Getting the Love You Want

Getting the Love You Want

Improve your love life with this exclusive excerpt from Harville Hendrix.


IN THE ORIGINAL EDITION OF THIS BOOK, published in 1988, I included an exercise to help couples release their repressed sorrow and anger. I called it “The Full Container Exercise.” It was based on the psychodynamic model of psychology that views the self as a container that is filled with pent-up emotions. According to this school of thought, purging those emotions helps people relieve their anxiety and depression and go on to live more satisfying lives.

I agreed with this theory, so I adapted a new technique for couples. Here’s how it went. First, I asked a couple to sit down in chairs that faced each other.

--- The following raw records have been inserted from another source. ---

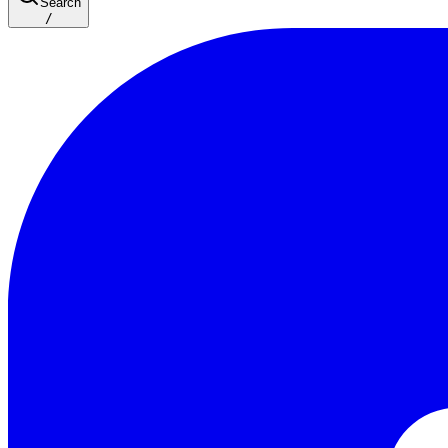
Search
/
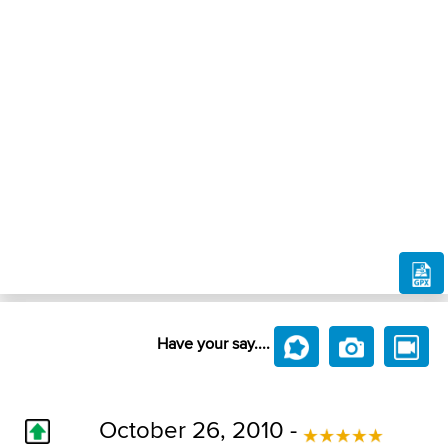
Have your say....
October 26, 2010 -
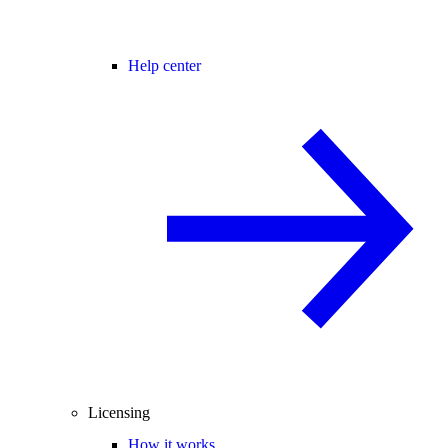
Help center
Licensing
How it works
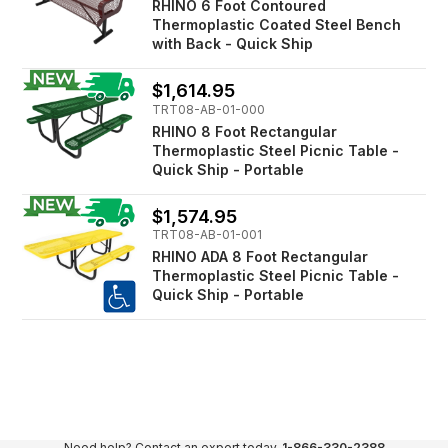
RHINO 6 Foot Contoured
Thermoplastic Coated Steel Bench
with Back - Quick Ship
$1,614.95
TRT08-AB-01-000
RHINO 8 Foot Rectangular
Thermoplastic Steel Picnic Table -
Quick Ship - Portable
$1,574.95
TRT08-AB-01-001
RHINO ADA 8 Foot Rectangular
Thermoplastic Steel Picnic Table -
Quick Ship - Portable
Need help? Contact an expert today.
1-866-330-2388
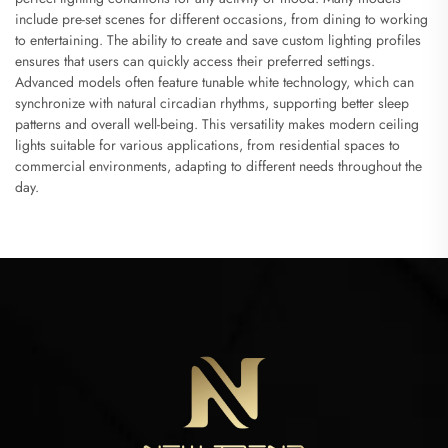
include pre-set scenes for different occasions, from dining to working
to entertaining. The ability to create and save custom lighting profiles
ensures that users can quickly access their preferred settings.
Advanced models often feature tunable white technology, which can
synchronize with natural circadian rhythms, supporting better sleep
patterns and overall well-being. This versatility makes modern ceiling
lights suitable for various applications, from residential spaces to
commercial environments, adapting to different needs throughout the
day.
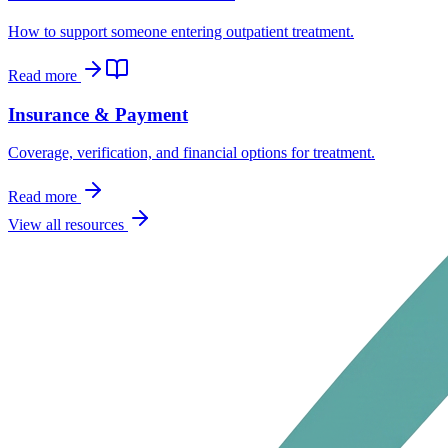
How to support someone entering outpatient treatment.
Read more
Insurance & Payment
Coverage, verification, and financial options for treatment.
Read more
View all resources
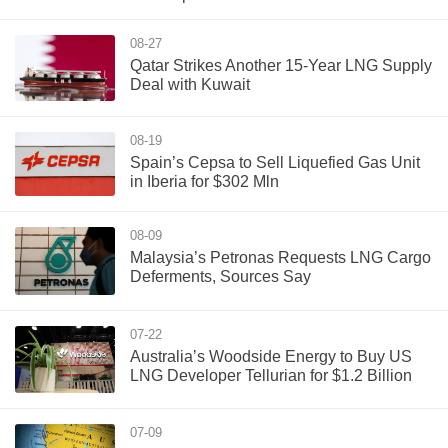
08-27
Qatar Strikes Another 15-Year LNG Supply
Deal with Kuwait
08-19
Spain’s Cepsa to Sell Liquefied Gas Unit
in Iberia for $302 Mln
08-09
Malaysia’s Petronas Requests LNG Cargo
Deferments, Sources Say
07-22
Australia’s Woodside Energy to Buy US
LNG Developer Tellurian for $1.2 Billion
07-09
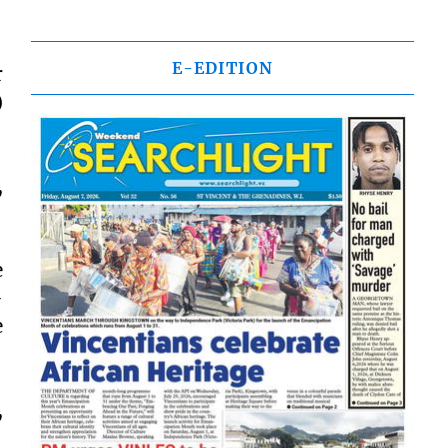
E-EDITION
r
)
,
e
-
e
,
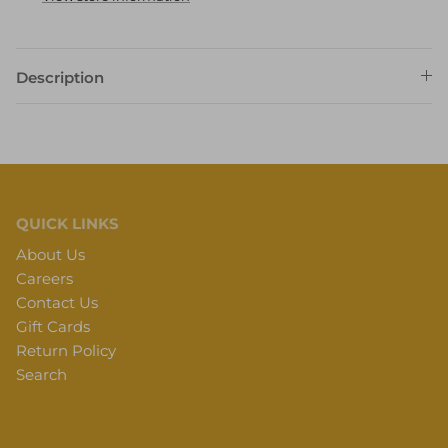
Description
QUICK LINKS
About Us
Careers
Contact Us
Gift Cards
Return Policy
Search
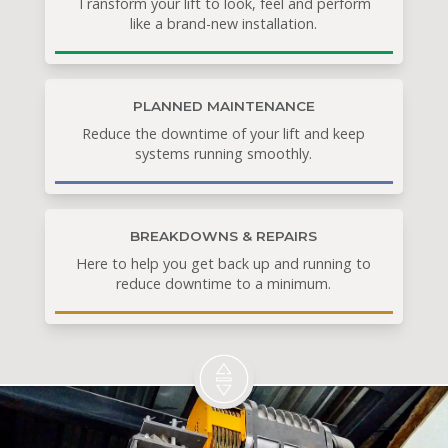
Transform your lift to look, feel and perform
like a brand-new installation.
PLANNED MAINTENANCE
Reduce the downtime of your lift and keep
systems running smoothly.
BREAKDOWNS & REPAIRS
Here to help you get back up and running to
reduce downtime to a minimum.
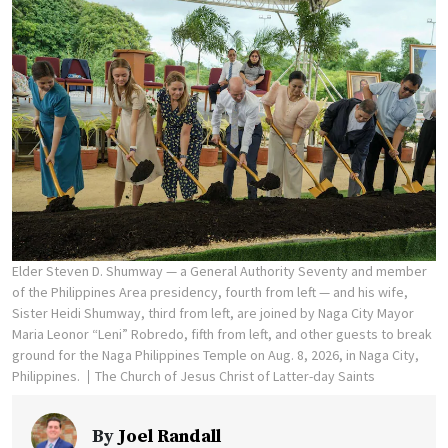
Elder Steven D. Shumway — a General Authority Seventy and member
of the Philippines Area presidency, fourth from left — and his wife,
Sister Heidi Shumway, third from left, are joined by Naga City Mayor
Maria Leonor “Leni” Robredo, fifth from left, and other guests to break
ground for the Naga Philippines Temple on Aug. 8, 2026, in Naga City,
Philippines.
The Church of Jesus Christ of Latter-day Saints
By
Joel Randall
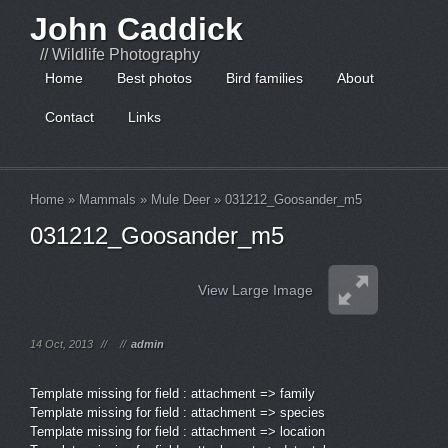
John Caddick
// Wildlife Photography
Home
Best photos
Bird families
About
Contact
Links
Home
»
Mammals
»
Mule Deer
»
031212_Goosander_m5
031212_Goosander_m5
View Large Image
14 Oct, 2013
//
//
admin
Template missing for field : attachment => family
Template missing for field : attachment => species
Template missing for field : attachment => location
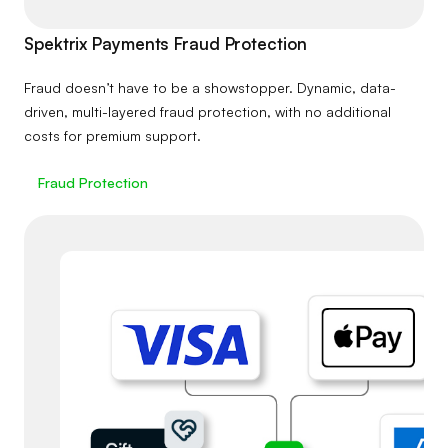
Spektrix Payments Fraud Protection
Fraud doesn’t have to be a showstopper. Dynamic, data-
driven, multi-layered fraud protection, with no additional
costs for premium support.
Fraud Protection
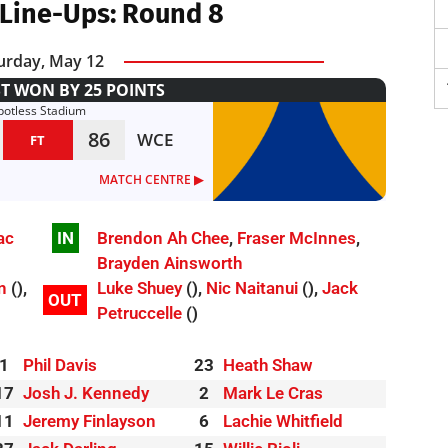
Line-Ups: Round 8
urday, May 12
T WON BY 25 POINTS
potless Stadium
86
WCE
FT
MATCH CENTRE ▶︎
ac
IN
Brendon Ah Chee
,
Fraser McInnes
,
Brayden Ainsworth
n
(),
Luke Shuey
(),
Nic Naitanui
(),
Jack
OUT
Petruccelle
()
1
Phil Davis
23
Heath Shaw
17
Josh J. Kennedy
2
Mark Le Cras
11
Jeremy Finlayson
6
Lachie Whitfield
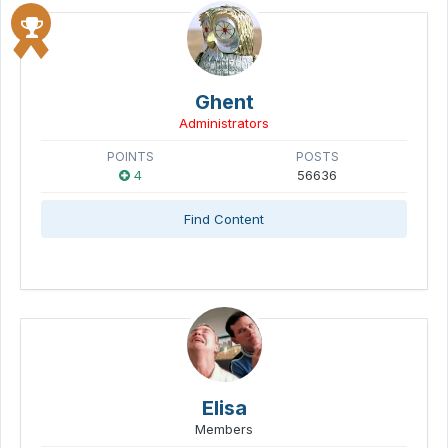
Ghent
Administrators
POINTS
POSTS
4
56636
Find Content
Elisa
Members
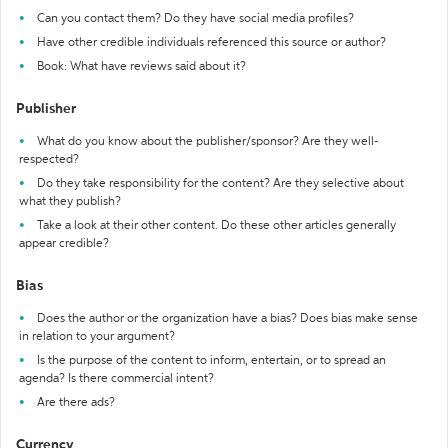
Can you contact them? Do they have social media profiles?
Have other credible individuals referenced this source or author?
Book: What have reviews said about it?
Publisher
What do you know about the publisher/sponsor? Are they well-
respected?
Do they take responsibility for the content? Are they selective about
what they publish?
Take a look at their other content. Do these other articles generally
appear credible?
Bias
Does the author or the organization have a bias? Does bias make sense
in relation to your argument?
Is the purpose of the content to inform, entertain, or to spread an
agenda? Is there commercial intent?
Are there ads?
Currency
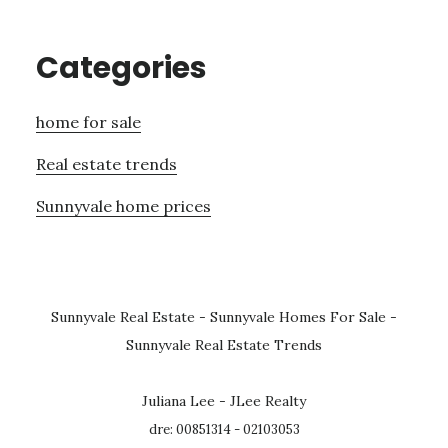
Categories
home for sale
Real estate trends
Sunnyvale home prices
Sunnyvale Real Estate
-
Sunnyvale Homes For Sale
-
Sunnyvale Real Estate Trends
Juliana Lee - JLee Realty
dre: 00851314 - 02103053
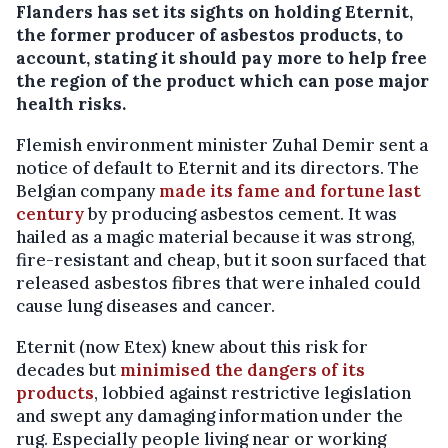
Flanders has set its sights on holding Eternit,
the former producer of asbestos products, to
account, stating it should pay more to help free
the region of the product which can pose major
health risks.
Flemish environment minister Zuhal Demir sent a
notice of default to Eternit and its directors. The
Belgian company
made its fame and fortune last
century
by producing asbestos cement. It was
hailed as a magic material because it was strong,
fire-resistant and cheap, but it soon surfaced that
released asbestos fibres that were inhaled could
cause lung diseases and cancer.
Eternit (now Etex) knew about this risk for
decades but
minimised the dangers of its
products
, lobbied against restrictive legislation
and swept any damaging information under the
rug. Especially people living near or working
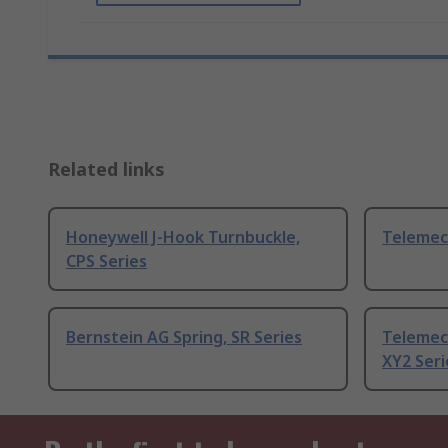
Related links
Honeywell J-Hook Turnbuckle,
Telemec
CPS Series
Bernstein AG Spring, SR Series
Telemec
XY2 Seri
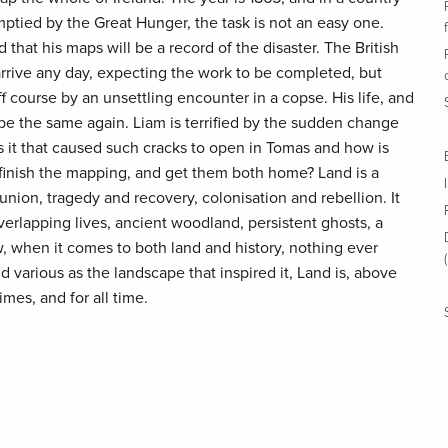
ptied by the Great Hunger, the task is not an easy one.
that his maps will be a record of the disaster. The British
arrive any day, expecting the work to be completed, but
 course by an unsettling encounter in a copse. His life, and
r be the same again. Liam is terrified by the sudden change
as it that caused such cracks to open in Tomas and how is
 finish the mapping, and get them both home? Land is a
nion, tragedy and recovery, colonisation and rebellion. It
overlapping lives, ancient woodland, persistent ghosts, a
w, when it comes to both land and history, nothing ever
 various as the landscape that inspired it, Land is, above
 times, and for all time.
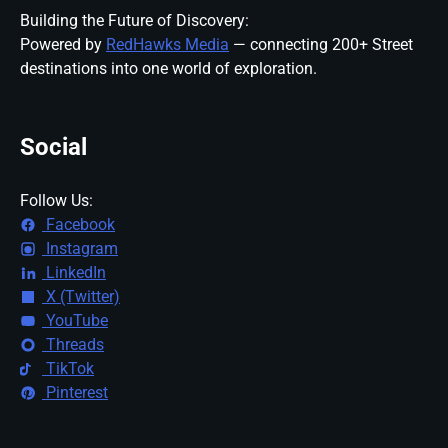
Building the Future of Discovery:
Powered by
RedHawks Media
— connecting 200+ Street
destinations into one world of exploration.
Social
Follow Us:
Facebook
Instagram
LinkedIn
X (Twitter)
YouTube
Threads
TikTok
Pinterest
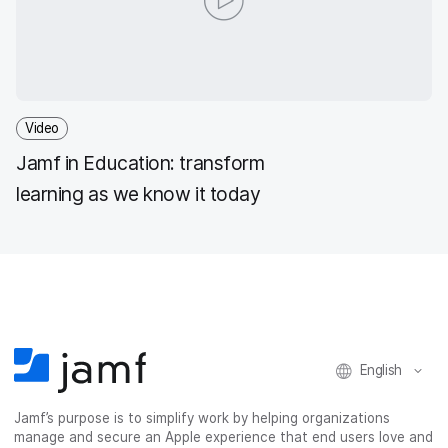
Video
Jamf in Education: transform
learning as we know it today
English
Jamf’s purpose is to simplify work by helping organizations
manage and secure an Apple experience that end users love and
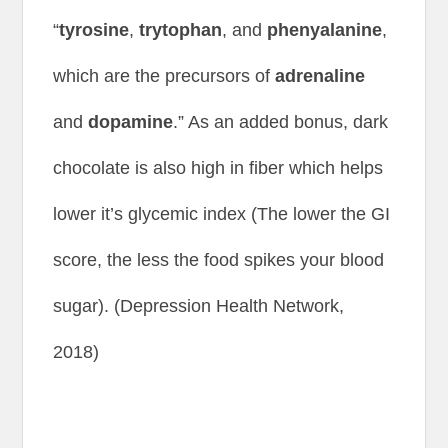
“
tyrosine
,
trytophan
, and
phenyalanine
,
which are the precursors of
adrenaline
and
dopamine
.” As an added bonus, dark
chocolate is also high in fiber which helps
lower it’s glycemic index (The lower the GI
score, the less the food spikes your blood
sugar). (Depression Health Network,
2018)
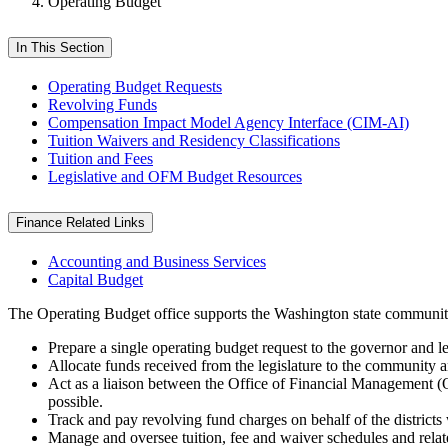
Operating Budget
In This Section
Operating Budget Requests
Revolving Funds
Compensation Impact Model Agency Interface (CIM-AI)
Tuition Waivers and Residency Classifications
Tuition and Fees
Legislative and OFM Budget Resources
Finance Related Links
Accounting and Business Services
Capital Budget
The Operating Budget office supports the Washington state community
Prepare a single operating budget request to the governor and l
Allocate funds received from the legislature to the community a
Act as a liaison between the Office of Financial Management (OF
possible.
Track and pay revolving fund charges on behalf of the districts 
Manage and oversee tuition, fee and waiver schedules and relate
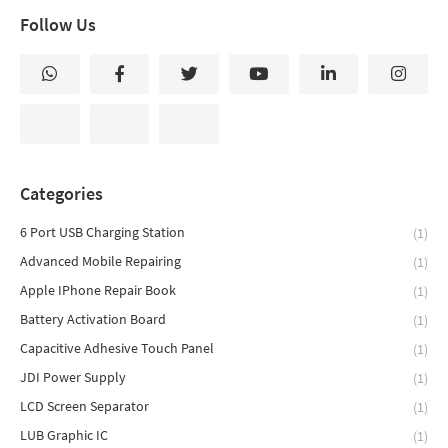
Follow Us
Categories
6 Port USB Charging Station
(1)
Advanced Mobile Repairing
(1)
Apple IPhone Repair Book
(1)
Battery Activation Board
(1)
Capacitive Adhesive Touch Panel
(1)
JDI Power Supply
(1)
LCD Screen Separator
(1)
LUB Graphic IC
(1)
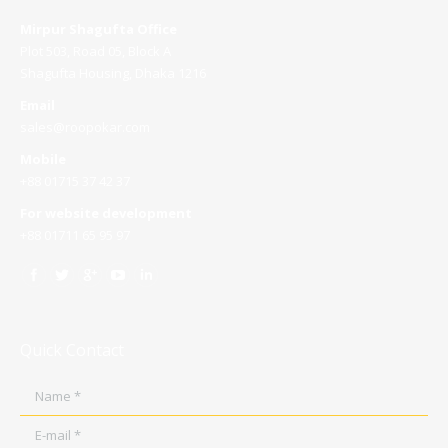
Mirpur Shagufta Office
Plot 503, Road 05, Block A
Shagufta Housing, Dhaka 1216
Email
sales@roopokar.com
Mobile
+88 01715 37 42 37
For website development
+88 01711 65 95 97
Quick Contact
Name *
E-mail *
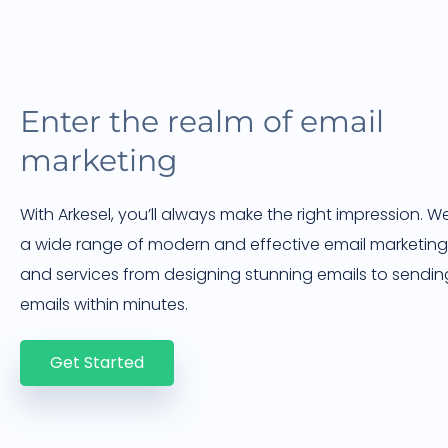
Enter the realm of email
marketing
With Arkesel, you’ll always make the right impression. W
a wide range of modern and effective email marketing
and services from designing stunning emails to sendin
emails within minutes.
Get Started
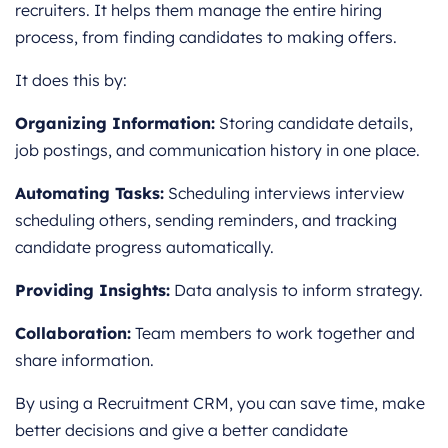
recruiters. It helps them manage the entire hiring
process, from finding candidates to making offers.
It does this by:
Organizing Information:
Storing candidate details,
job postings, and communication history in one place.
Automating Tasks:
Scheduling interviews interview
scheduling others, sending reminders, and tracking
candidate progress automatically.
Providing Insights:
Data analysis to inform strategy.
Collaboration:
Team members to work together and
share information.
By using a Recruitment CRM, you can save time, make
better decisions and give a better candidate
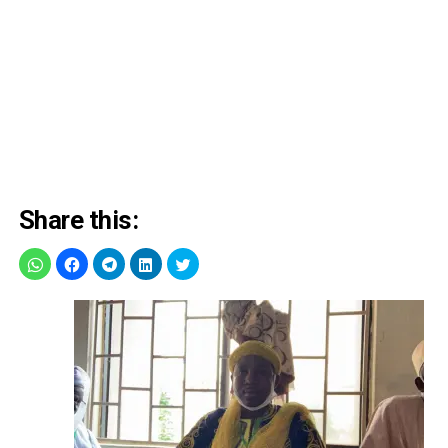
Share this:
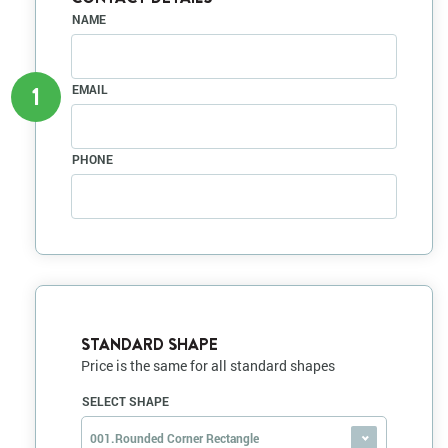
NAME
1
EMAIL
PHONE
STANDARD SHAPE
Price is the same for all standard shapes
SELECT SHAPE
001.Rounded Corner Rectangle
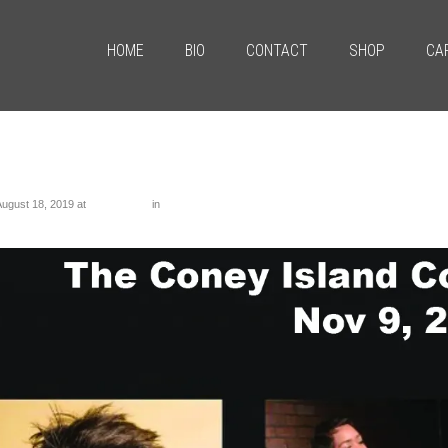
HOME
BIO
CONTACT
SHOP
CA
tled-1
August 18, 2019
at
1286 × 1098
in
Untitled-1
us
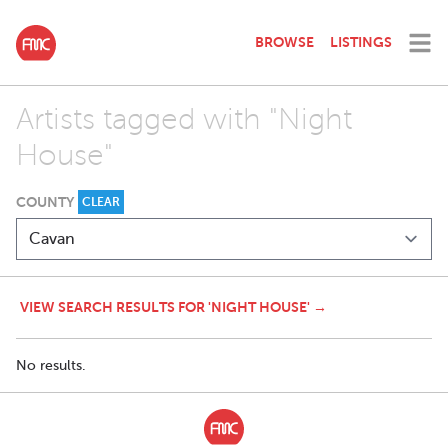
BROWSE
LISTINGS
Artists tagged with "Night
House"
COUNTY
CLEAR
VIEW SEARCH RESULTS FOR 'NIGHT HOUSE' →
No results.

I designated one partner “the sender,” and the other “the receiver.” Then I asked the sender to identify a chronic frustration that was interfering with their relationship: “You’re always late.” “You don’t really listen to me.” “You don’t help with the housework.” “You’re on my case all the time.” “You don’t value what I have to say.” Then, I asked the sender to think about how that frustration might be linked with painful childhood experiences.

Once the connection was made, I encouraged the sender to express that frustration to the partner, amplifying the annoyance until it turned into outright anger. To protect the psyche of the receiver, I asked the receiving partner to create an imaginary shield to deflect the partner’s anger and keep from feeling under attack. “The anger is not just about you,” I would advise. “Its roots are deep in your partner’s childhood.” Once the catharsis was over, I helped the couple deal with the original frustration by using the Stretching Exercise described in the previous chapter.

Years ago, I viewed the Container Exercise as one of the flagship techniques in Imago Therapy. But as time went on, I saw that it produced mixed results. The final portion of the exercise, the Stretching Exercise, always worked. But, sometimes, the emotional catharsis had the opposite effect of the one I intended. Couples would become more conflicted than they were before.

Eventually, I discovered literature from other therapists that confirmed my experience. I stopped using the Container Exercise in workshops and private sessions, and I have removed it from this revised edition of Getting the Love You Want. Having two people in a love relationship vent their anger at each other—even within the confines of a structured exercise and under the watchful eye of a therapist—could cause more harm than good. This was a clear example of reality not fitting the theory.